Sesja, sesja i po sesji:) Wprawdzie oficjalnie jeszcze się nie zaczęła, a my już jesteśmy prawie po. Dzisiaj poznaliśmy wyniki zeszłotygodniowego egzaminu z organizacji przedsiębiorstw (jejku jak to brzmi - taki typowo informatyczny przedmiot :P) i ku naszej niesamowitej i niepohamowanej radości zdaliśmy oboje!
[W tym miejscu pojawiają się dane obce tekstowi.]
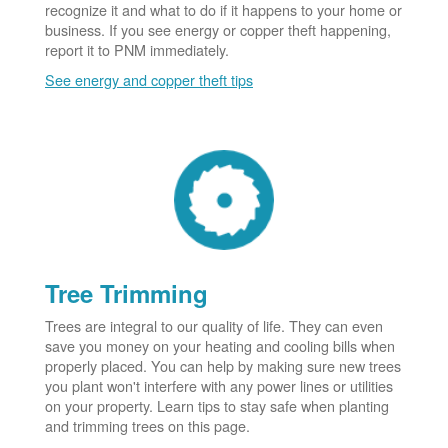
recognize it and what to do if it happens to your home or
business. If you see energy or copper theft happening,
report it to PNM immediately.
See energy and copper theft tips
Tree Trimming
Trees are integral to our quality of life. They can even
save you money on your heating and cooling bills when
properly placed. You can help by making sure new trees
you plant won't interfere with any power lines or utilities
on your property. Learn tips to stay safe when planting
and trimming trees on this page.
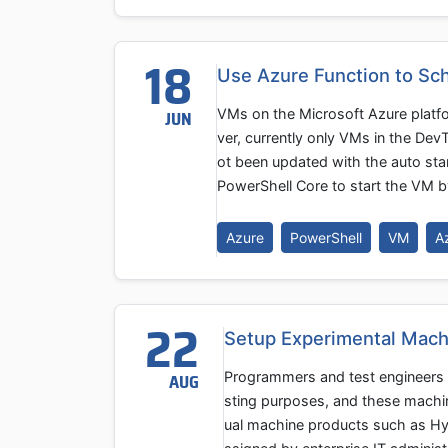
18
Use Azure Function to Sc
VMs on the Microsoft Azure platf
JUN
ver, currently only VMs in the De
ot been updated with the auto star
PowerShell Core to start the VM b
Azure
PowerShell
VM
A
22
Setup Experimental Mach
Programmers and test engineers 
AUG
sting purposes, and these machine
ual machine products such as Hy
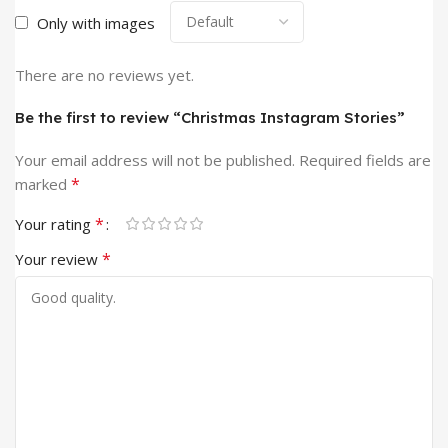
Only with images
There are no reviews yet.
Be the first to review “Christmas Instagram Stories”
Your email address will not be published.
Required fields are
*
marked
*
Your rating
*
Your review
A dzisiejsze zaliczenie z GPS (jejku no i niech ktoś zgadnie co studiujemy :P) było nad wyraz proste co oczywiście specjalnie nas nie zmartwiło;) Tylko pan okazał się jeszcze bardziej nieposkładany iż zwykle - zapomniał połowy "niezbędnych materiałów" bez których "napisanie kolokwium było niemożliwe" więc musieliśmy czekać aż wszystko znajdzie i pozwoli nam spokojnie uzyskać tak upragnione zaliczenie;) No i jedyne co w tej chwili spędza nam sen z powiek to zaliczenie MES, i tak sobie myślę po cichu - może by jakaś promocja i zaliczenie już od jednego oddanego projektu....? ;)
2 komentarze:
naprawdę nie mogę się tego doczekać....i to jest coś o czym wręcz marze...żeby skończyć to w tym roku, jedno "to" i drugie "to"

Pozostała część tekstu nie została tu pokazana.